En conclusion, le rapporteur a indiqué que la Hongrie s'avérait l'un des pays les mieux préparés à entrer dans l'Union. Si, de fait, des incertitudes demeurent, le dynamisme avec lequel ce pays a su se réformer jusqu'ici laisse penser qu'il saura leur apporter une solution. Aussi, est-il souhaitable, dans ces conditions, de soutenir l'entrée de la Hongrie dans l'Union européenne à partir du 1er mai 2004.

Conformément aux conclusions du rapporteur, la Délégation a donné un avis favorable à l'adhésion de la Hongrie à l'Union européenne.

ANNEXES

Annexe 1 :
Carte de la Hongrie

(Pour la carte de la Hongrie voir la version PDF de ce document)

Annexe 2 :
Liste des personnes entendues par le rapporteur

- M. Etele BARÁTH, secrétaire d'Etat politique à l'Office du Premier ministre hongrois en charge du plan de développement national ;

- M. Philippe BAUDRY, conseiller économique et commercial à Budapest ;

- Mlle Christine de CHEFDEBIEN, premier secrétaire, ambassade de France à Budapest ;

- M. Dominique de COMBLES DE NAYVES, ambassadeur de France à Budapest ;

- M. József ÉKES, député MDF (opposition), membre de la Commission de l'environnement et de l'aménagement du territoire du Parlement hongrois;

- M. Péter GOTTFRIED, secrétaire d'Etat à l'intégration européenne au Ministère des affaires étrangères hongrois ;

- M. Jean-Marc GRAVIER, premier conseiller, ambassade de France à Budapest ;

- Mme Zita GURMAÏ, députée MSzP (majorité), Vice-présidente de la Commission d'intégration européenne du Parlement hongrois ;

- M. Richard HÖRCSIK, député FIDESz (opposition), Vice-président de la Commission d'intégration européenne du Parlement hongrois ;

- M. Juhász ISTVAN, député MDF (opposition) au Parlement hongrois ;

- M. Jürgen KÖPPEN, président de la Délégation de la Commission européenne à Budapest ;

- M. Sandor NAGY, secrétaire d'Etat à l'Office du Premier ministre hongrois en charge de l'aménagement du territoire ;

- M. Stanislas PIERRET, conseiller de coopération et d'action culturelle à Budapest ;

- M. István SZENT-IVÁNYI, député SzDSz (majorité), Président de la Commission pour l'intégration européenne du Parlement hongrois ;

- M. Philippe THEVENARD, attaché de police, ambassade de France à Budapest ;

- M. László VAJDA, directeur de l'intégration européenne au Ministère de l'agriculture hongrois ;

- M. François VIEL, attaché agricole, ambassade de France à Budapest ;

- Mme Cécile VRAIN, rédactrice en chef du Journal francophone de Budapest.
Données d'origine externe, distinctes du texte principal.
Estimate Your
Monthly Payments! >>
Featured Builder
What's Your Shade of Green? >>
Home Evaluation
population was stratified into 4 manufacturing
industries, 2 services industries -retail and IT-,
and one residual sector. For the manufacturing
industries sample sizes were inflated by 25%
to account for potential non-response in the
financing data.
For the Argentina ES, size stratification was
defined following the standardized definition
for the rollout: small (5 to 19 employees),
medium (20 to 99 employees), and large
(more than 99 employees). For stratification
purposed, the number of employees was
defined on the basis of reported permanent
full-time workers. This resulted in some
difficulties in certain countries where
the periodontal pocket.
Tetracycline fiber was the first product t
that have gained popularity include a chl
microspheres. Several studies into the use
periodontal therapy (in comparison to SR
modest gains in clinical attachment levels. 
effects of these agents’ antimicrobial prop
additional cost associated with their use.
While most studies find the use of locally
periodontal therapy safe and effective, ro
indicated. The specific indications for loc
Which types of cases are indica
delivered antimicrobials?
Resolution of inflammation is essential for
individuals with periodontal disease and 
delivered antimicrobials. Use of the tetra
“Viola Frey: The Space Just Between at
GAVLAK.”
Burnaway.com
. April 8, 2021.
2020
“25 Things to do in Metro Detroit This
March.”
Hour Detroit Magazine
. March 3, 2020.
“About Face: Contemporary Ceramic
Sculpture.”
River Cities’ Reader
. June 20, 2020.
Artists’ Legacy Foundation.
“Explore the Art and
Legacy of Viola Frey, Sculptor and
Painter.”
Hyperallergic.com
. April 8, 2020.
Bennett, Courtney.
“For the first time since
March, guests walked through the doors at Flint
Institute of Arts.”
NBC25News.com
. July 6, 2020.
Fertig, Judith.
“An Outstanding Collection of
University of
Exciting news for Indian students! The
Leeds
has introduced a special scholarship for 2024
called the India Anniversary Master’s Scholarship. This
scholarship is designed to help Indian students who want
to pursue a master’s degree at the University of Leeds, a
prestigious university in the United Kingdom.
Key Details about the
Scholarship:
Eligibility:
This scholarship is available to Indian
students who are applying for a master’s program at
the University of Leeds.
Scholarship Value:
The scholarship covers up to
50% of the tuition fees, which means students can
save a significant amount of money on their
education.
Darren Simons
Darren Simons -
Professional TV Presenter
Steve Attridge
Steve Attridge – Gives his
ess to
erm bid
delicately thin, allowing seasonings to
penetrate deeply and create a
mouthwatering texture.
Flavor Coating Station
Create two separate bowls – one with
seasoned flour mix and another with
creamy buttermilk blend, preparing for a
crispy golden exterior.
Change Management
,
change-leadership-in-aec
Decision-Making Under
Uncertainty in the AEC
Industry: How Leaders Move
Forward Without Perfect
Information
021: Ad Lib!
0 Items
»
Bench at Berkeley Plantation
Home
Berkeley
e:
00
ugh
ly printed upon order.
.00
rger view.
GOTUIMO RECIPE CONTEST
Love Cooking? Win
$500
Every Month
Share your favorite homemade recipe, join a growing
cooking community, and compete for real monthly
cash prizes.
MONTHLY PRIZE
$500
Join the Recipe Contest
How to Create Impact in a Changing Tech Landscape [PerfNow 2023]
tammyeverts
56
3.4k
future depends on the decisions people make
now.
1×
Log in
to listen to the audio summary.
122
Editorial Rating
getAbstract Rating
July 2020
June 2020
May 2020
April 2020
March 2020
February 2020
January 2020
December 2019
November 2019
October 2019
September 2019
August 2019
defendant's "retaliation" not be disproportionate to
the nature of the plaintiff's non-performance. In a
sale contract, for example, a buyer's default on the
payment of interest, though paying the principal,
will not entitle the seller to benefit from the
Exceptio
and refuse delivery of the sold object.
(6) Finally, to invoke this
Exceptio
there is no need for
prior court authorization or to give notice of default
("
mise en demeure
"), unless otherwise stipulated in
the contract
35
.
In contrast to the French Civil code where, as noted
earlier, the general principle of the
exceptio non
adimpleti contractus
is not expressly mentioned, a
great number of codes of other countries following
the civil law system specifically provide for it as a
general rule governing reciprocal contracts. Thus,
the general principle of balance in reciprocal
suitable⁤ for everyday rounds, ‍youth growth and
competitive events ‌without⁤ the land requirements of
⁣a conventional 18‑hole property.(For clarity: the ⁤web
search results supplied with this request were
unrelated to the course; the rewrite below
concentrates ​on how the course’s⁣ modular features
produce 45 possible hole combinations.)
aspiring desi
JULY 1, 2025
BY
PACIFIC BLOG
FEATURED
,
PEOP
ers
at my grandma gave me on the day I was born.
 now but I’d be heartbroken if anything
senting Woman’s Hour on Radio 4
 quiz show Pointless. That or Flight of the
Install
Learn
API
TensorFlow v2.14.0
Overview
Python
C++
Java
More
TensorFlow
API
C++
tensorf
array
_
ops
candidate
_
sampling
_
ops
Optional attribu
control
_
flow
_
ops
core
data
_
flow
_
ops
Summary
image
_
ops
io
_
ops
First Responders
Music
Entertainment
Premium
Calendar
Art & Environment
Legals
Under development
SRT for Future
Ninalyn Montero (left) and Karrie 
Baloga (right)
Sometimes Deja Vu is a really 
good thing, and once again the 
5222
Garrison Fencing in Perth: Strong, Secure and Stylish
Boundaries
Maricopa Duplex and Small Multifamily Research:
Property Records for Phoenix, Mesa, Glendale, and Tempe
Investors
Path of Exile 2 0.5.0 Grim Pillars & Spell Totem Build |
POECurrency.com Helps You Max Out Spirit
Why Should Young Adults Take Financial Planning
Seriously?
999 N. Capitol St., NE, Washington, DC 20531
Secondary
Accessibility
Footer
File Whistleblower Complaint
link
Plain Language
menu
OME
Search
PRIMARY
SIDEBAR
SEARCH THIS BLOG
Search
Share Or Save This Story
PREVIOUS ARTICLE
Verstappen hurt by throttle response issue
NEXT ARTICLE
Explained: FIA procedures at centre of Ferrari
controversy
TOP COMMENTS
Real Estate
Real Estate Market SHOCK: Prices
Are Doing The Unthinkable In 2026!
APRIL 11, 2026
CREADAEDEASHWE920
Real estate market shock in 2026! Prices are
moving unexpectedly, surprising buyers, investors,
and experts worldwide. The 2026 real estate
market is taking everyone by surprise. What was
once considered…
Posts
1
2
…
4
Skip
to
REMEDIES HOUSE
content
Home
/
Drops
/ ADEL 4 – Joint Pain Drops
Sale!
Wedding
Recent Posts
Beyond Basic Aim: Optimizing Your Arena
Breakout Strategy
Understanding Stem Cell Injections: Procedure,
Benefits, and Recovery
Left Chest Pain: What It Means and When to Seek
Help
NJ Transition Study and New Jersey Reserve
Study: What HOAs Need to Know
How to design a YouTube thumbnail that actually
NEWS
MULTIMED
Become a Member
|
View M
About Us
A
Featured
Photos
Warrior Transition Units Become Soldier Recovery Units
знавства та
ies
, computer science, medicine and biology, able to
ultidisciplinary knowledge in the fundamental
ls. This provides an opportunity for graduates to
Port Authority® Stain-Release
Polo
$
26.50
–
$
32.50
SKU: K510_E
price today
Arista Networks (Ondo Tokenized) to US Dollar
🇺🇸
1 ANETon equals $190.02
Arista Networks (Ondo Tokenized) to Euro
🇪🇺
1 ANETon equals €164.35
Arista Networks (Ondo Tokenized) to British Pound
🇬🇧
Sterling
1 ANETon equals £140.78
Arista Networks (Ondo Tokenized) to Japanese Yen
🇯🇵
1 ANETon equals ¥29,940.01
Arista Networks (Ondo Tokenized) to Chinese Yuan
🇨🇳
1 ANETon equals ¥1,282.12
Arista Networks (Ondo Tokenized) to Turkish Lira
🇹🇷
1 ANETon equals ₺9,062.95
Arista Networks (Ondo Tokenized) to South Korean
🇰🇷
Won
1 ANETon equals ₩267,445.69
Le rapporteur s'est également entretenu, à l'occasion d'un déjeuner offert par l'ambassadeur de France à Budapest, le 18 mars 2003, avec la plupart des ambassadeurs des Etats membres de l'Union européenne en Hongrie.

1 Cf. rapport régulier 2002 de la Commission européenne sur les progrès réalisés par la Hongrie sur la voie de l'adhésion, 9/10/2002, COM (2002) 700 final.

2 Groupe d'action financière sur le blanchiment des capitaux.